• **Extracted records**
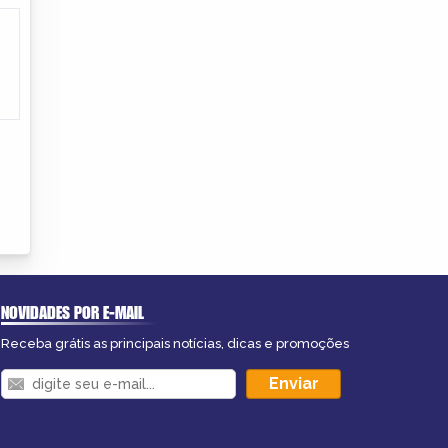
NOVIDADES POR E-MAIL
Receba grátis as principais notícias, dicas e promoções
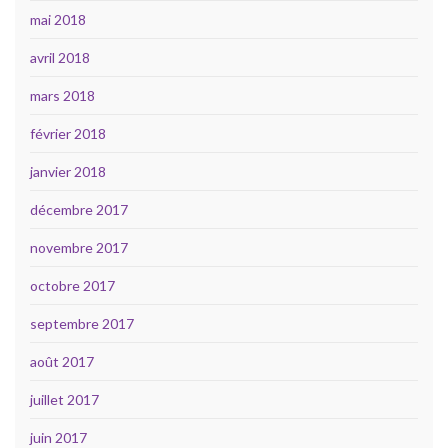
mai 2018
avril 2018
mars 2018
février 2018
janvier 2018
décembre 2017
novembre 2017
octobre 2017
septembre 2017
août 2017
juillet 2017
juin 2017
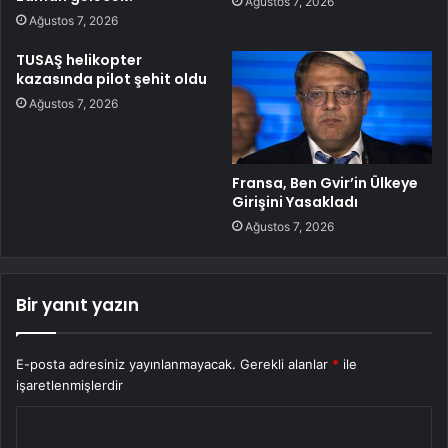
Ağustos 7, 2026
Ağustos 7, 2026
TUSAŞ helikopter
kazasında pilot şehit oldu
Ağustos 7, 2026
Fransa, Ben Gvir’in Ülkeye
Girişini Yasakladı
Ağustos 7, 2026
Bir yanıt yazın
E-posta adresiniz yayınlanmayacak.
Gerekli alanlar
*
ile
işaretlenmişlerdir
Y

• **What the task requires**
What is needed is an exact reprint of every entry, pictures excluded.

• **Answer to this exercise**
NOVIDADES POR E-MAIL
Receba grátis as principais notícias, dicas e promoções
mai 2018
avril 2018
mars 2018
février 2018
janvier 2018
décembre 2017
novembre 2017
octobre 2017
septembre 2017
août 2017
juillet 2017
juin 2017
Ağustos 7, 2026
Ağustos 7, 2026
TUSAŞ helikopter
kazasında pilot şehit oldu
Ağustos 7, 2026
Fransa, Ben Gvir’in Ülkeye
Girişini Yasakladı
Ağustos 7, 2026
Bir yanıt yazın
E-posta adresiniz yayınlanmayacak.
Gerekli alanlar
*
ile
işaretlenmişlerdir
Y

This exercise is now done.